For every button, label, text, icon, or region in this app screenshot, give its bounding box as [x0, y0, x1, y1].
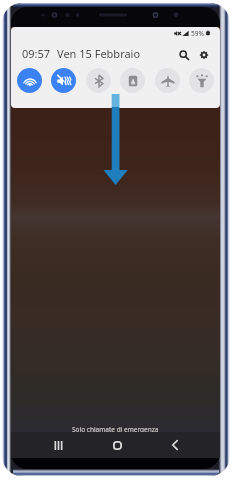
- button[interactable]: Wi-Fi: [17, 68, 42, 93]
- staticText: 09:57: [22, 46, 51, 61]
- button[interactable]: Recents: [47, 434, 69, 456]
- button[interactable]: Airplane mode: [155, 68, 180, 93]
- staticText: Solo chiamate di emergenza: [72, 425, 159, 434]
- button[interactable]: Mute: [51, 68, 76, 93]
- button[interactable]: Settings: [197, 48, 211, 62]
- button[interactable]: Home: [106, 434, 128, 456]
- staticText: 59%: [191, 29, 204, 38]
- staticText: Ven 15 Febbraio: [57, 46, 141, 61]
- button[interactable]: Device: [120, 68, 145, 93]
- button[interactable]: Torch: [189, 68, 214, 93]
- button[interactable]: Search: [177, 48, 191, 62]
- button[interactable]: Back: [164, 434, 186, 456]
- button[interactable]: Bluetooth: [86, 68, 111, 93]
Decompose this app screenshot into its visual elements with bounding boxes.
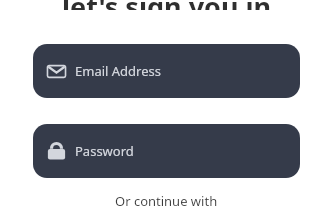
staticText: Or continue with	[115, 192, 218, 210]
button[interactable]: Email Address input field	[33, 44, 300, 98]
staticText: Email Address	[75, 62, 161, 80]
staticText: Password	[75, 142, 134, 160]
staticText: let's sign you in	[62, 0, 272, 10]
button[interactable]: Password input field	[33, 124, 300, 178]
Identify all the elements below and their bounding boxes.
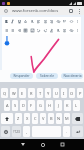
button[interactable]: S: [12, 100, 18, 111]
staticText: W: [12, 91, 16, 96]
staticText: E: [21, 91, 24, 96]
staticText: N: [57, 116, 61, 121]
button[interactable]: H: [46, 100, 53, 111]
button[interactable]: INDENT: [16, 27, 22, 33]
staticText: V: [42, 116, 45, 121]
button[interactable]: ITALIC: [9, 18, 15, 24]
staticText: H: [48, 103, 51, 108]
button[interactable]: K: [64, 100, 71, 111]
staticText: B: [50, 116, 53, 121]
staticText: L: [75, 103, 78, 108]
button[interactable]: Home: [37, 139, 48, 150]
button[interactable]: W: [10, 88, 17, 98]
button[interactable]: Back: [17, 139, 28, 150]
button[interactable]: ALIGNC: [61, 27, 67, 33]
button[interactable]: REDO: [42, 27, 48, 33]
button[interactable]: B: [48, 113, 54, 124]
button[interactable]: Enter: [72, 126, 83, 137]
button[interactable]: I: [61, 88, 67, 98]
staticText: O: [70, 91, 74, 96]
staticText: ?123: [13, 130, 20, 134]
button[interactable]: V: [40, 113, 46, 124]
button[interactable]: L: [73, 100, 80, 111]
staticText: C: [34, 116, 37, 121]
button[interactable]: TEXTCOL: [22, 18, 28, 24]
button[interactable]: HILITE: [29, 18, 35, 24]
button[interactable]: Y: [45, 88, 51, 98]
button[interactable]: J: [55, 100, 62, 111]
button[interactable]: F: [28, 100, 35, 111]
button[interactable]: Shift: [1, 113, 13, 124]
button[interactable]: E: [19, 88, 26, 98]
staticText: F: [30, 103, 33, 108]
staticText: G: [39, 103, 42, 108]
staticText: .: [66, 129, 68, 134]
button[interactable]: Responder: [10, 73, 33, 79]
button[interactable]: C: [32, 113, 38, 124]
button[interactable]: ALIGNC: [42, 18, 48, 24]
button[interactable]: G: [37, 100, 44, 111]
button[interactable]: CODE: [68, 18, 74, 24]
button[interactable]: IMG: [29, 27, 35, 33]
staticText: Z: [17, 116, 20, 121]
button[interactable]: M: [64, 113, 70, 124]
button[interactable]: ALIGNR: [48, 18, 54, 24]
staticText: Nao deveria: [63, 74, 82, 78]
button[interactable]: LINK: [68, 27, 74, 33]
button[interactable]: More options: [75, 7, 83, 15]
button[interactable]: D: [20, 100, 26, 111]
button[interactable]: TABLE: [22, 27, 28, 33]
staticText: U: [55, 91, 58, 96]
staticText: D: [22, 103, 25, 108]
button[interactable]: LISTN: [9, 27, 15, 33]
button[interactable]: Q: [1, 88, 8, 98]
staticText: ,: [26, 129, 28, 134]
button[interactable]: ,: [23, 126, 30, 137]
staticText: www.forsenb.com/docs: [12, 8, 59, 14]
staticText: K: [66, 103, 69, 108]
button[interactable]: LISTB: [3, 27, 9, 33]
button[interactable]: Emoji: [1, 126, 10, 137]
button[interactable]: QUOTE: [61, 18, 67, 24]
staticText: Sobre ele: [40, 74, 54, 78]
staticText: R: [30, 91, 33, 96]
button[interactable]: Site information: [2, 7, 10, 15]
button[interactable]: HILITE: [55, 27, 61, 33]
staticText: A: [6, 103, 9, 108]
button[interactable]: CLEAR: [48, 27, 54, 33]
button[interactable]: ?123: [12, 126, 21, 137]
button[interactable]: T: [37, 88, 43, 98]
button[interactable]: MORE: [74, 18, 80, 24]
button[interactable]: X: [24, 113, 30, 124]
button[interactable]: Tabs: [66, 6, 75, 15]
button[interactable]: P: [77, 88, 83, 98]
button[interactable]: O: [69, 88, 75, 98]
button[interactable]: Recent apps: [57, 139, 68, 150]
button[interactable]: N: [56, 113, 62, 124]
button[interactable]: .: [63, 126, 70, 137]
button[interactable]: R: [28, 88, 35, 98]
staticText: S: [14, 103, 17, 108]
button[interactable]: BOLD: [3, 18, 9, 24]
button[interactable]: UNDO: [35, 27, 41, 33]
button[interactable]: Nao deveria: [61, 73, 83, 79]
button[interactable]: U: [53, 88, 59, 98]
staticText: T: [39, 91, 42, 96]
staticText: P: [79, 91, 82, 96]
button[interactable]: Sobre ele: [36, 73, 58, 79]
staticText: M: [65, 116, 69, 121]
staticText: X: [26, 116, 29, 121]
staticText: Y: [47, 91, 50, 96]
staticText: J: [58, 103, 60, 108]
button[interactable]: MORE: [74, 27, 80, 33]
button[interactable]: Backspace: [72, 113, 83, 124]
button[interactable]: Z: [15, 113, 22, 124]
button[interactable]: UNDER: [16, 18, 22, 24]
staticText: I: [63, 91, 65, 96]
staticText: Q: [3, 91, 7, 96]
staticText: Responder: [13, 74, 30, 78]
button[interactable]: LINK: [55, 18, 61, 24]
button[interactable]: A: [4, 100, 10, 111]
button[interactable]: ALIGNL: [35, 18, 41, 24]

* * *

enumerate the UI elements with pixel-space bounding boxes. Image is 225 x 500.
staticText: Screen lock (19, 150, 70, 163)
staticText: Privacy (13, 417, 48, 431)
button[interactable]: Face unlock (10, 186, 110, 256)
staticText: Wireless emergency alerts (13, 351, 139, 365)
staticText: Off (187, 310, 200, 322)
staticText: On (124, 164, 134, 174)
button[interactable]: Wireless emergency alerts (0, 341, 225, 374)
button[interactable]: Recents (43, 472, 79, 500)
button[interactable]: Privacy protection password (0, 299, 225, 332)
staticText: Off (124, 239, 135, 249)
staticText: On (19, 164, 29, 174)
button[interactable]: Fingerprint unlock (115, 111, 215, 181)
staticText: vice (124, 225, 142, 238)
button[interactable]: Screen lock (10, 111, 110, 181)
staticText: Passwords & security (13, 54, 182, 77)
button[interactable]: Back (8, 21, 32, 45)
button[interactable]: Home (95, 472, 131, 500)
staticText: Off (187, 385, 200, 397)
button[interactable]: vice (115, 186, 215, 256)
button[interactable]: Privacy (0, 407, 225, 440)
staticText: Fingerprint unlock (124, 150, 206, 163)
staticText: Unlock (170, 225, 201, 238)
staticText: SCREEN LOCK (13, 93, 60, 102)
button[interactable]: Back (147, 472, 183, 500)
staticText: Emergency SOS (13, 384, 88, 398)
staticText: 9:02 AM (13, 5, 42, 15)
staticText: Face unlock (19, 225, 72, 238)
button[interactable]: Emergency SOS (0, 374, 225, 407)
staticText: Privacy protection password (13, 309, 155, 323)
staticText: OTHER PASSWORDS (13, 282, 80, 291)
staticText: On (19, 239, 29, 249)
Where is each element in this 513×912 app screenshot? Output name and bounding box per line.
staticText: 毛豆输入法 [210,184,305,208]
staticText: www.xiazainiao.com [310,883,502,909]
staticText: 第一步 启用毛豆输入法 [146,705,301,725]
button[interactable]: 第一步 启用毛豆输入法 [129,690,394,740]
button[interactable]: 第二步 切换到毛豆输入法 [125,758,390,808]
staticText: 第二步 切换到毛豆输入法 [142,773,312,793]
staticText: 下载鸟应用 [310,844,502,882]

== EXERCISE GOAL ==
A single number is required: the count of lines in the data that include the string "ALIGNC".

== FINISHED EXERCISE ==
2